Task requirements – Every entry should be duplicated verbatim, and no picture may appear in the copy.
** Records supplied follows **
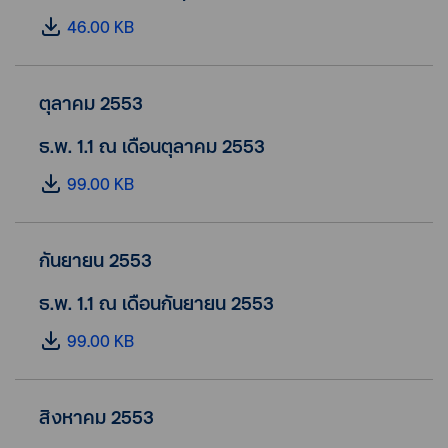
46.00 KB
ตุลาคม 2553
ธ.พ. 1.1 ณ เดือนตุลาคม 2553
99.00 KB
กันยายน 2553
ธ.พ. 1.1 ณ เดือนกันยายน 2553
99.00 KB
สิงหาคม 2553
** End of Records supplied **
Solution to this task –
46.00 KB
ตุลาคม 2553
ธ.พ. 1.1 ณ เดือนตุลาคม 2553
99.00 KB
กันยายน 2553
ธ.พ. 1.1 ณ เดือนกันยายน 2553
99.00 KB
สิงหาคม 2553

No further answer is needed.